═════ Input data

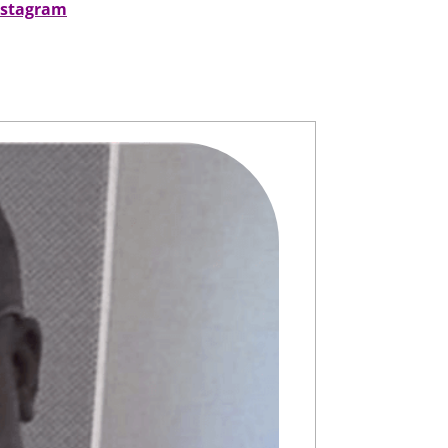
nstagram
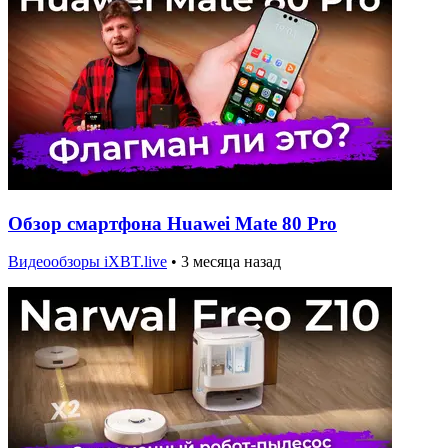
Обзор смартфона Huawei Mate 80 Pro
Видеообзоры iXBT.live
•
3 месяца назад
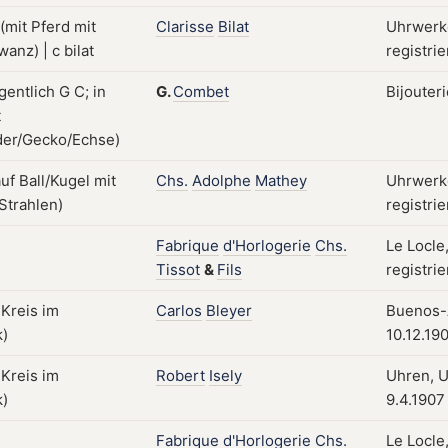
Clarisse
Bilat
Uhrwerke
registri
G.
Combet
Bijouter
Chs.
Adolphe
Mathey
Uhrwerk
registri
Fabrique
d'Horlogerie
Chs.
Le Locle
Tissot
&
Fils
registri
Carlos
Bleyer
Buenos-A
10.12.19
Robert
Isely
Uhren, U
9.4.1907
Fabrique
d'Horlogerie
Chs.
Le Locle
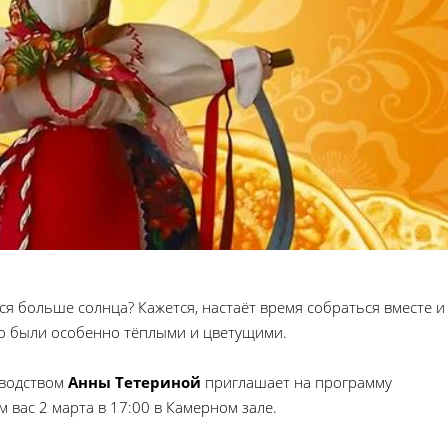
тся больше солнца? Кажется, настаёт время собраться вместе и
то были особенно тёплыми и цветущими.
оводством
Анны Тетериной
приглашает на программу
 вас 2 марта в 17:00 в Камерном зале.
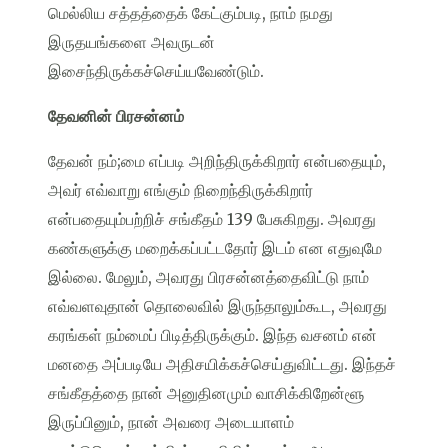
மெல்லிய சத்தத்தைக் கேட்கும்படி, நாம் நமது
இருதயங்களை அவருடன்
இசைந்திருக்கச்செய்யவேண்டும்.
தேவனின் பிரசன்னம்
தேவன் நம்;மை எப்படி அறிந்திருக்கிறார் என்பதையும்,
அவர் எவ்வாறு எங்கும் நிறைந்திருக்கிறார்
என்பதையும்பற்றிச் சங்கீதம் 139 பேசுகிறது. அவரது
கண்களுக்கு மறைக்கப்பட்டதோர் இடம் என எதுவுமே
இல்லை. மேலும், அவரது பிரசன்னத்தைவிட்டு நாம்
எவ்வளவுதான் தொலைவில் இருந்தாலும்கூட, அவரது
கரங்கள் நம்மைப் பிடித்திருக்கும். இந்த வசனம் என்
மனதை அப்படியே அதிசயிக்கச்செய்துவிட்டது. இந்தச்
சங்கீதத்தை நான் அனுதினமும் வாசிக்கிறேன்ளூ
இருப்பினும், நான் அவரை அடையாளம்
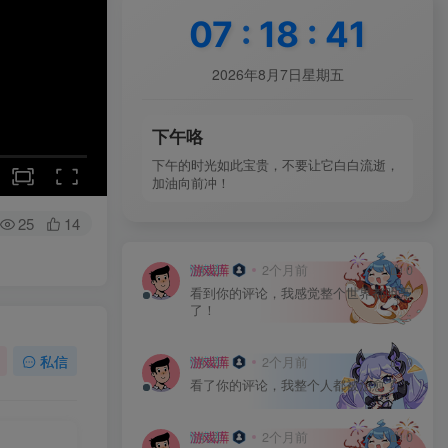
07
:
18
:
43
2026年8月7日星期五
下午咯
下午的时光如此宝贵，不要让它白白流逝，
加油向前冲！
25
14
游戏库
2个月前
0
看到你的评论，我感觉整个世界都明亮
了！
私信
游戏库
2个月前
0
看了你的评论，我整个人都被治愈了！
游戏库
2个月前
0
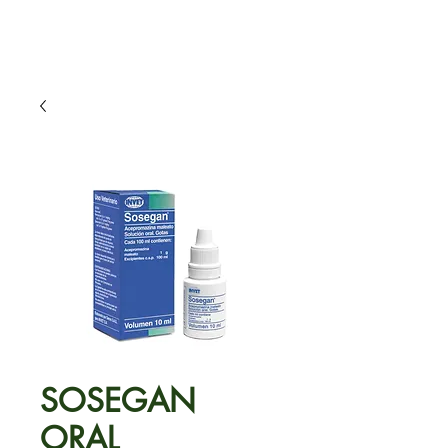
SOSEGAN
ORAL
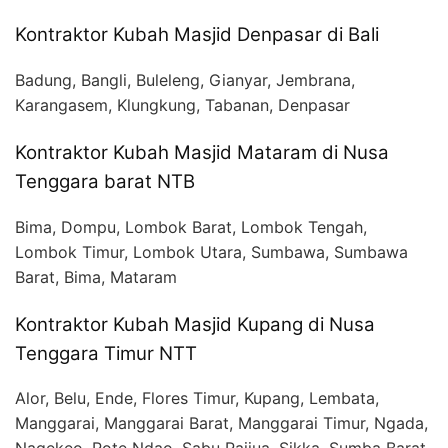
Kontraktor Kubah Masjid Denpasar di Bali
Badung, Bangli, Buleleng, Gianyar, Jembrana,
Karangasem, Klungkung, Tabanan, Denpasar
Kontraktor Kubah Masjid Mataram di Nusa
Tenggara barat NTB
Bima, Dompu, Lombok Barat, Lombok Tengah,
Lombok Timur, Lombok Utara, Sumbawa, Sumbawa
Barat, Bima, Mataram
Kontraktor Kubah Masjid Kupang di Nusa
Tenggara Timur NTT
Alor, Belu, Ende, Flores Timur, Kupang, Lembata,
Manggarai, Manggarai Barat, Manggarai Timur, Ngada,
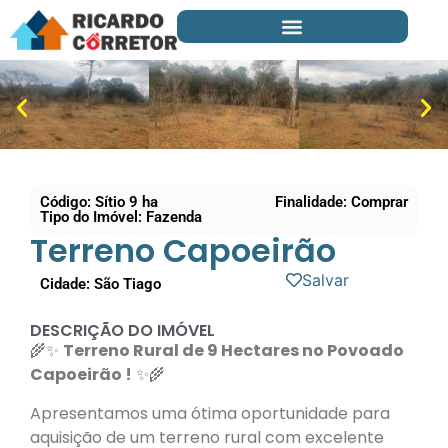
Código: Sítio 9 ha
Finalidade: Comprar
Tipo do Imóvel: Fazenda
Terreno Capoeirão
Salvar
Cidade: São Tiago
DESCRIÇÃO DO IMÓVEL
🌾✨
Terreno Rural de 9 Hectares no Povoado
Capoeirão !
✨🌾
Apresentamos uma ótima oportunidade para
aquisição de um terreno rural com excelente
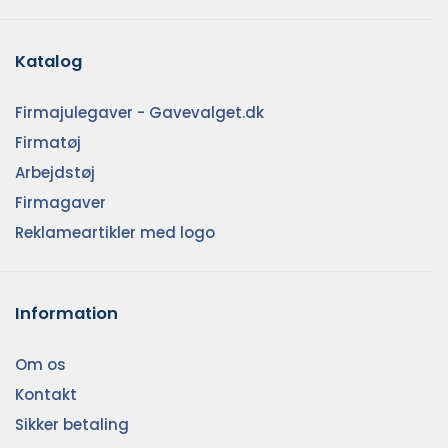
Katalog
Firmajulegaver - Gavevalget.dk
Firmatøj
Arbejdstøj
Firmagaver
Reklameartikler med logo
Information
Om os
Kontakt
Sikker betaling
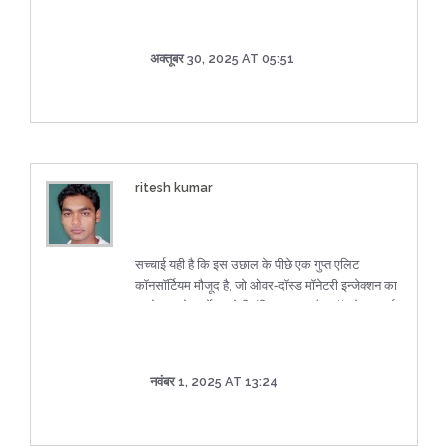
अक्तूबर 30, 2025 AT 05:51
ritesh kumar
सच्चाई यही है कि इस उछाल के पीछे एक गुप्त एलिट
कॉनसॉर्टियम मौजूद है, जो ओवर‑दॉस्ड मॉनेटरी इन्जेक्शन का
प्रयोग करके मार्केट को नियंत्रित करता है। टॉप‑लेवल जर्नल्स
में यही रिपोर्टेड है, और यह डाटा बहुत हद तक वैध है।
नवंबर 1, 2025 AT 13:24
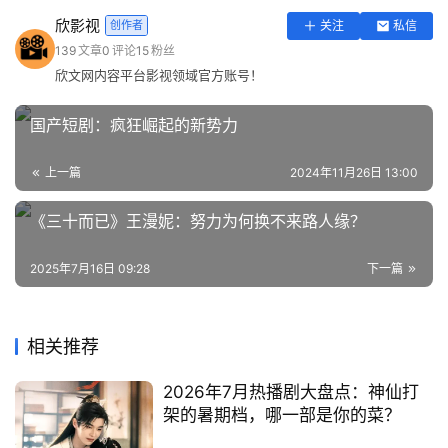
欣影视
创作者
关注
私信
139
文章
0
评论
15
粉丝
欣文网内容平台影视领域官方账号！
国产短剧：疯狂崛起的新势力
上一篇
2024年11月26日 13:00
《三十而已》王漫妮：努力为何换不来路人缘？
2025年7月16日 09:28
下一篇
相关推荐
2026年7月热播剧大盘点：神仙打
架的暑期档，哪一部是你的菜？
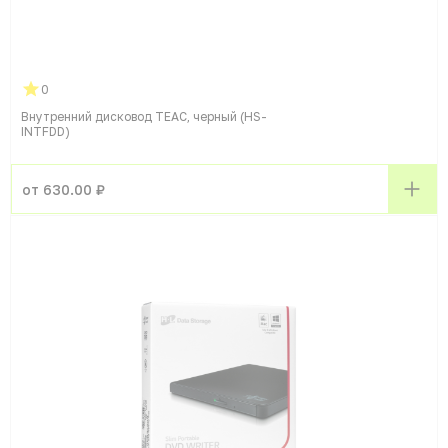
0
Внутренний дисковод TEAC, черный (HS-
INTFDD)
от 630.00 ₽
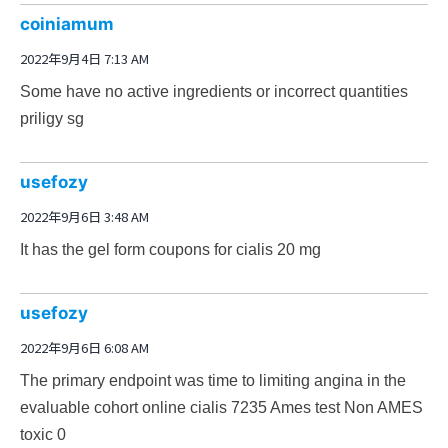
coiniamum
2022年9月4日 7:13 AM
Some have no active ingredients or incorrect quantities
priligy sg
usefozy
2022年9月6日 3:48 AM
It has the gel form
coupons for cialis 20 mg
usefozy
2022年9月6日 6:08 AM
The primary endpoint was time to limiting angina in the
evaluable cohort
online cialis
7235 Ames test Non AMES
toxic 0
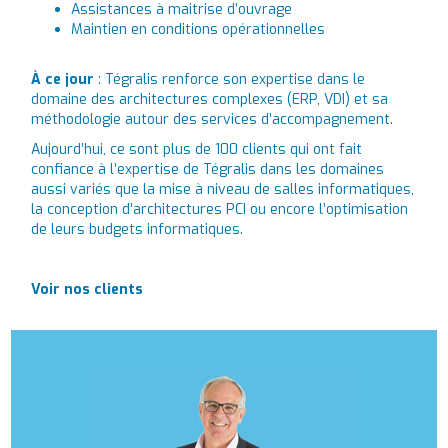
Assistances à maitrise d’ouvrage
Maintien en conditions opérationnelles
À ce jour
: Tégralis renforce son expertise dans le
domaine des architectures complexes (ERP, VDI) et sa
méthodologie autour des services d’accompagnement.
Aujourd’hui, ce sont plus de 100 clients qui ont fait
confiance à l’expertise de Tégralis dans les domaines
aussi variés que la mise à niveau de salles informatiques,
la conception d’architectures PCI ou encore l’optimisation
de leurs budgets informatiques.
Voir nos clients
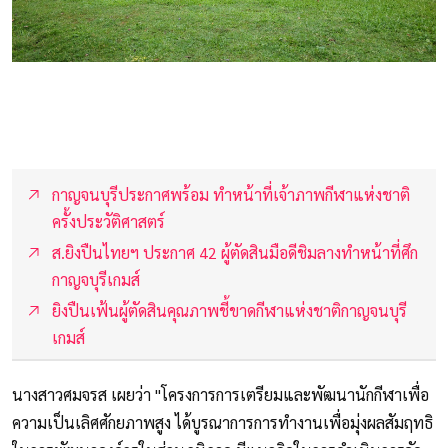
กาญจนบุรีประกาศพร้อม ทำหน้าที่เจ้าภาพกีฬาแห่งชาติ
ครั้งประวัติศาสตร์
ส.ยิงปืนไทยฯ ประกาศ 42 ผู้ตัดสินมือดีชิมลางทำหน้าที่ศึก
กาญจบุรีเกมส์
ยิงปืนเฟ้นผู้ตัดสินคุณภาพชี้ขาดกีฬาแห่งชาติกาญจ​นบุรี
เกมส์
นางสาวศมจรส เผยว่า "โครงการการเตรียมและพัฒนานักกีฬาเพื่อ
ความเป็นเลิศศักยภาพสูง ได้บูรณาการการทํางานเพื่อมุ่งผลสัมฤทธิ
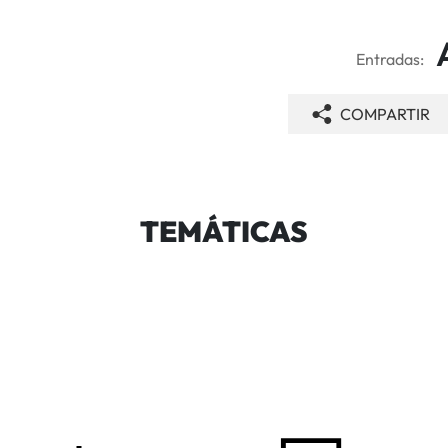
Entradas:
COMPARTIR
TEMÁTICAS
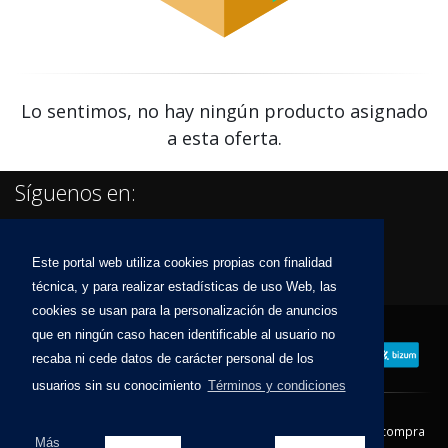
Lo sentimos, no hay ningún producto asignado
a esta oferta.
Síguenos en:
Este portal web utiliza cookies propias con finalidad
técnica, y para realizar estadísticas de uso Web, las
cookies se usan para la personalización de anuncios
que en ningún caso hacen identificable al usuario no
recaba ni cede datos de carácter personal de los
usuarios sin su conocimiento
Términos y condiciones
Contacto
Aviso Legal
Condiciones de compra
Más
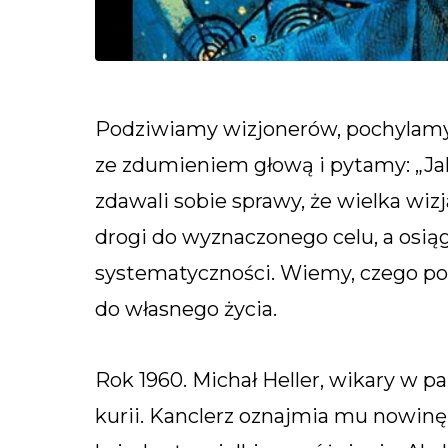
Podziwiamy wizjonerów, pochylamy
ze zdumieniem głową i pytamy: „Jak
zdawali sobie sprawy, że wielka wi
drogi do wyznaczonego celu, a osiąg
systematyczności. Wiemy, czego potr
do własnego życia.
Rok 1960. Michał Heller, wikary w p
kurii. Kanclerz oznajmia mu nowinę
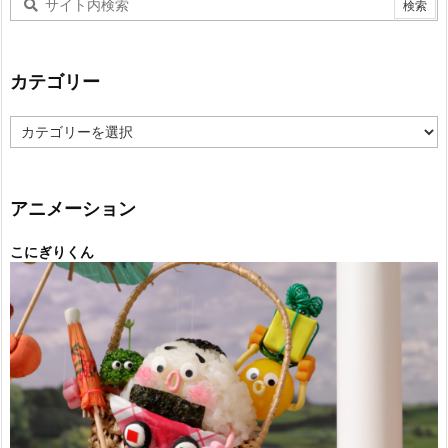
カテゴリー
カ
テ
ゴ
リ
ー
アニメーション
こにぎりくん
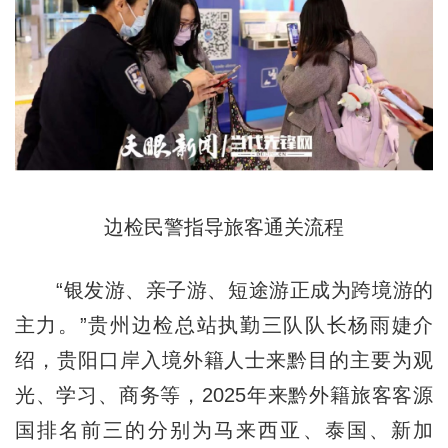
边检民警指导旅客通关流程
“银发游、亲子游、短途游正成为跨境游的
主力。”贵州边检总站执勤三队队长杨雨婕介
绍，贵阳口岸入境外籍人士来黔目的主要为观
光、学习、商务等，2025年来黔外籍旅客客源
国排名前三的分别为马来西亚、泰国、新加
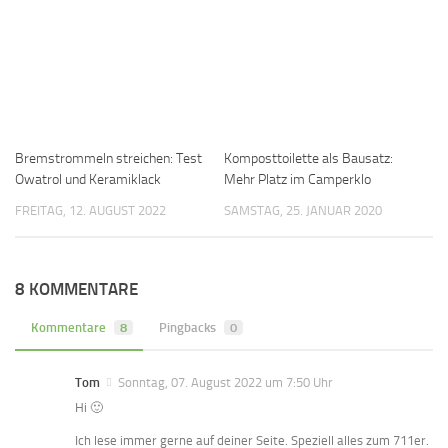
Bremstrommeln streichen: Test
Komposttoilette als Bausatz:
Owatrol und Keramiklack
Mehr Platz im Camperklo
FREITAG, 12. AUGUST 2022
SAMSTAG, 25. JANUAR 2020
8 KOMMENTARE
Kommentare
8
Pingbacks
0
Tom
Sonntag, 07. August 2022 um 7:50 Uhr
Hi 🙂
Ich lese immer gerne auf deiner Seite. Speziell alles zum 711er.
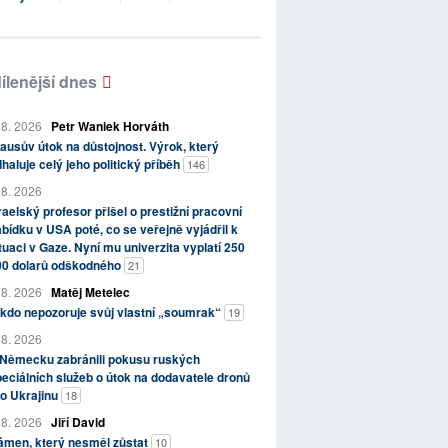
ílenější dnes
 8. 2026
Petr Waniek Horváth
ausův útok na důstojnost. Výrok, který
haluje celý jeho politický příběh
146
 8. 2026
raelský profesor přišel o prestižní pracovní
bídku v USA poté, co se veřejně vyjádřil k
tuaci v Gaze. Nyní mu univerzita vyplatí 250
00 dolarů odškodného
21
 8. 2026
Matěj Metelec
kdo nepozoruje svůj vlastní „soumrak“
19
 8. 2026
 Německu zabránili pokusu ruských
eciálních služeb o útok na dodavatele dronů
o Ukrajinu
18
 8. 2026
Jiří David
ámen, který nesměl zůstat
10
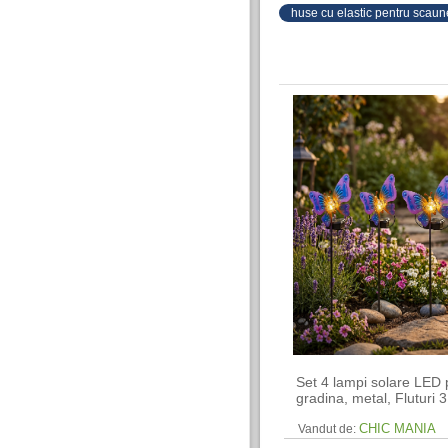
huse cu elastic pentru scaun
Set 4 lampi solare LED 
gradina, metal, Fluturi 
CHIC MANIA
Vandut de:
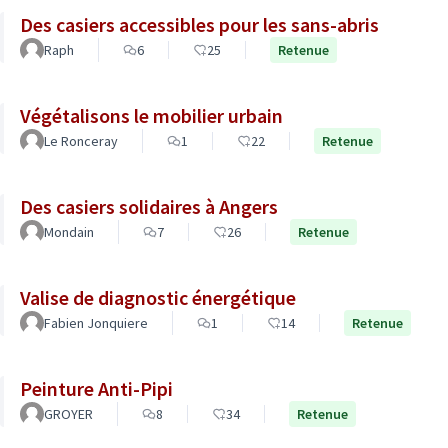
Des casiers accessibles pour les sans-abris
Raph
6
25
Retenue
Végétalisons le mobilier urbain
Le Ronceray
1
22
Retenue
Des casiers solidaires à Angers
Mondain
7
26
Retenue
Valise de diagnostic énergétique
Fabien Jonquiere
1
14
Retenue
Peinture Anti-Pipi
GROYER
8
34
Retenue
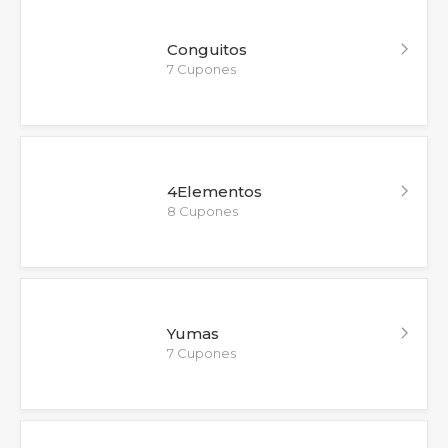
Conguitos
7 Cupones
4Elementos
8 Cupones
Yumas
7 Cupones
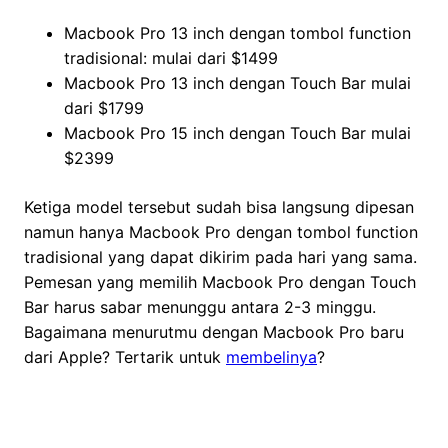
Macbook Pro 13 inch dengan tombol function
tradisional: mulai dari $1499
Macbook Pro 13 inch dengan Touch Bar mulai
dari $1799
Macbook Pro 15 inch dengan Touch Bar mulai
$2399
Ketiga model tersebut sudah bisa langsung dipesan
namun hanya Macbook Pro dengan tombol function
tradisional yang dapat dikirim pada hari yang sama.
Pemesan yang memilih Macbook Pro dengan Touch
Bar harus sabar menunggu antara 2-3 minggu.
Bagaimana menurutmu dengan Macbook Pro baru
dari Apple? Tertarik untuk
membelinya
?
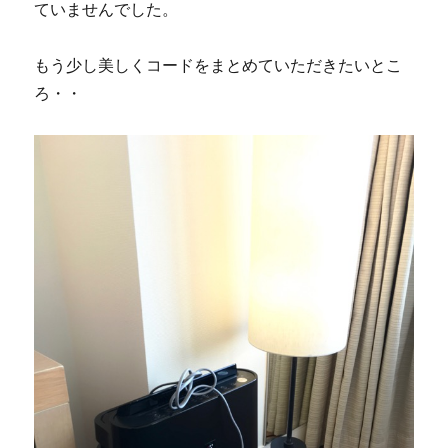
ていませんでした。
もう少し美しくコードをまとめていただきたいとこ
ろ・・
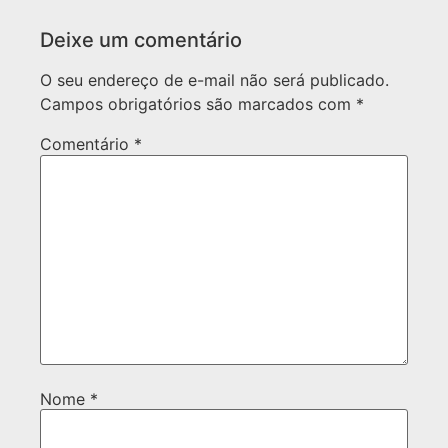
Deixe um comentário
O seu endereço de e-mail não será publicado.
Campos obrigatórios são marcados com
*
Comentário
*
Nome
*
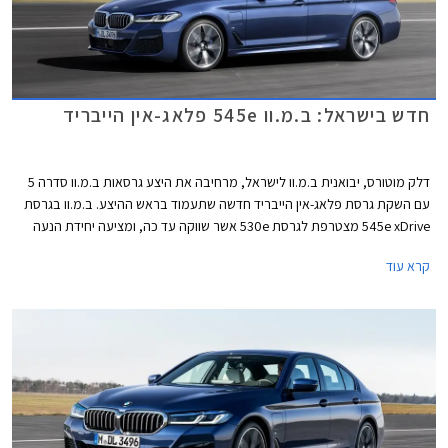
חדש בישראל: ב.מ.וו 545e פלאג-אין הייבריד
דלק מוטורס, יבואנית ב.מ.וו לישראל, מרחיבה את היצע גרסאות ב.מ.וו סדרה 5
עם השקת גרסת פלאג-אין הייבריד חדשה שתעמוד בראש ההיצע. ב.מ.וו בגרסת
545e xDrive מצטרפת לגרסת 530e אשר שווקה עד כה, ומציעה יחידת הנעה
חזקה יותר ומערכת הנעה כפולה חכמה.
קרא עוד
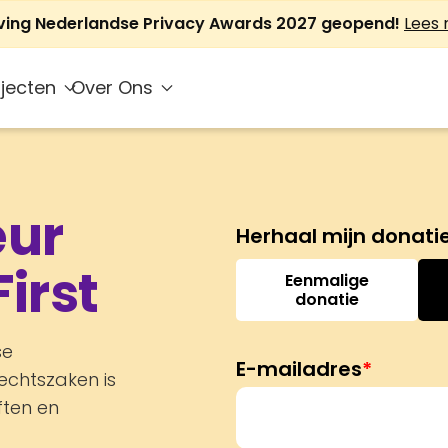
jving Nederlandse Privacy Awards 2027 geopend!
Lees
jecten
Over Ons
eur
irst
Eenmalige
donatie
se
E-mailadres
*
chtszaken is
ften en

══════════

# Task to complete
Going through the entries above, count the lines that have the word "expertise" and state that count alone.

# Reply
2